THE TASK
Repeat every line of the data exactly, but not the pictures.

[Dataset items]
┄┄┄┄┄┄

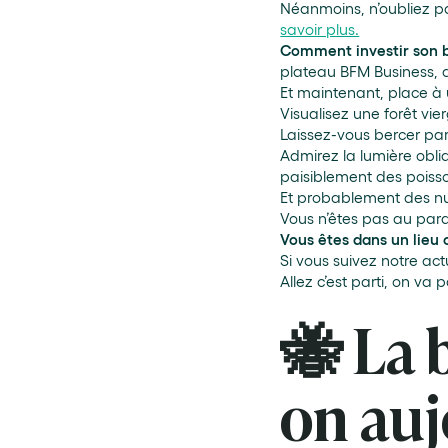
Néanmoins, n’oubliez p
savoir plus.
Comment investir son 
plateau BFM Business, da
Et maintenant, place à
Visualisez une forêt vier
Laissez-vous bercer par
Admirez la lumière obli
paisiblement des poisso
Et probablement des nué
Vous n’êtes pas au para
Vous êtes dans un lieu
Si vous suivez notre act
Allez c’est parti, on va 
🐝 La b
on auj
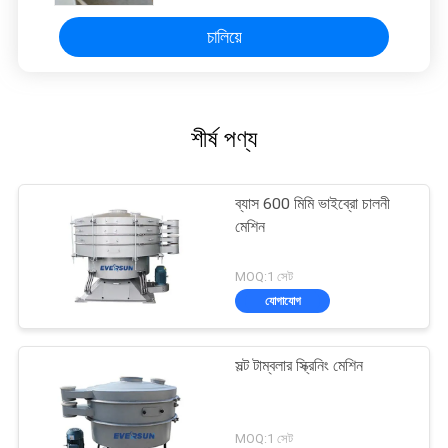
চালিয়ে
শীর্ষ পণ্য
ব্যাস 600 মিমি ভাইব্রো চালনী
মেশিন
MOQ:1 সেট
যোগাযোগ
সল্ট টাম্বলার স্ক্রিনিং মেশিন
MOQ:1 সেট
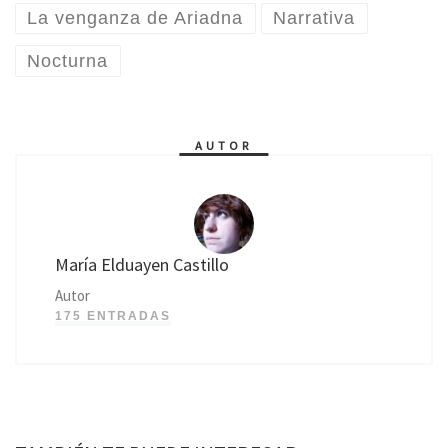
La venganza de Ariadna
Narrativa
Nocturna
AUTOR
María Elduayen Castillo
Autor
175 ENTRADAS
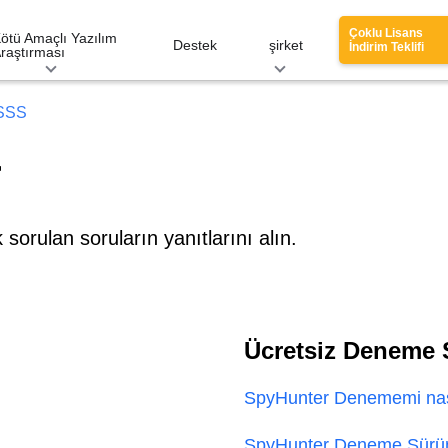
Çoklu Lisans
ötü Amaçlı Yazılım
Destek
şirket
İndirim Teklifi
raştırması
 SSS
r
orulan soruların yanıtlarını alın.
Ücretsiz Deneme S
SpyHunter Denememi nası
SpyHunter Deneme Sürüm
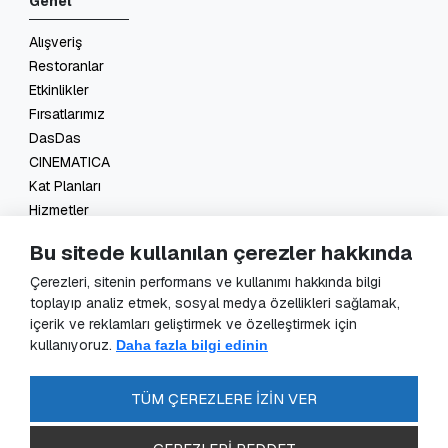
Genel
Alışveriş
Restoranlar
Etkinlikler
Fırsatlarımız
DasDas
CINEMATICA
Kat Planları
Hizmetler
İletişim
Bu sitede kullanılan çerezler hakkında
Yasal
Çerezleri, sitenin performans ve kullanımı hakkında bilgi
toplayıp analiz etmek, sosyal medya özellikleri sağlamak,
KVKK Başvuru
içerik ve reklamları geliştirmek ve özelleştirmek için
KVKK Aydınlatma Metni
kullanıyoruz.
Daha fazla bilgi edinin
Veri Sorumlusu Başvuru Formu
Güvenlik Kameraları Aydınlatma Metni
TÜM ÇEREZLERE İZİN VER
Enerji Politikası
SSS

┄┄┄┄┄┄

TASK ANSWER
Néanmoins, n’oubliez p
savoir plus.
Comment investir son 
plateau BFM Business, da
Et maintenant, place à
Visualisez une forêt vier
Laissez-vous bercer par
Admirez la lumière obli
paisiblement des poisso
Et probablement des nué
Vous n’êtes pas au para
Vous êtes dans un lieu
Si vous suivez notre act
Allez c’est parti, on va 
🐝 La b
on auj
চালিয়ে
শীর্ষ পণ্য
ব্যাস 600 মিমি ভাইব্রো চালনী
মেশিন
MOQ:1 সেট
যোগাযোগ
সল্ট টাম্বলার স্ক্রিনিং মেশিন
MOQ:1 সেট
La venganza de Ariadna
Narrativa
Nocturna
AUTOR
María Elduayen Castillo
Autor
175 ENTRADAS
Çoklu Lisans
ötü Amaçlı Yazılım
Destek
şirket
İndirim Teklifi
raştırması
 SSS
r
orulan soruların yanıtlarını alın.
Ücretsiz Deneme S
SpyHunter Denememi nası
SpyHunter Deneme Sürüm
Genel
Alışveriş
Restoranlar
Etkinlikler
Fırsatlarımız
DasDas
CINEMATICA
Kat Planları
Hizmetler
İletişim
Bu sitede kullanılan çerezler hakkında
Yasal
Çerezleri, sitenin performans ve kullanımı hakkında bilgi
toplayıp analiz etmek, sosyal medya özellikleri sağlamak,
KVKK Başvuru
içerik ve reklamları geliştirmek ve özelleştirmek için
KVKK Aydınlatma Metni
kullanıyoruz.
Daha fazla bilgi edinin
Veri Sorumlusu Başvuru Formu
Güvenlik Kameraları Aydınlatma Metni
TÜM ÇEREZLERE İZİN VER
Enerji Politikası
SSS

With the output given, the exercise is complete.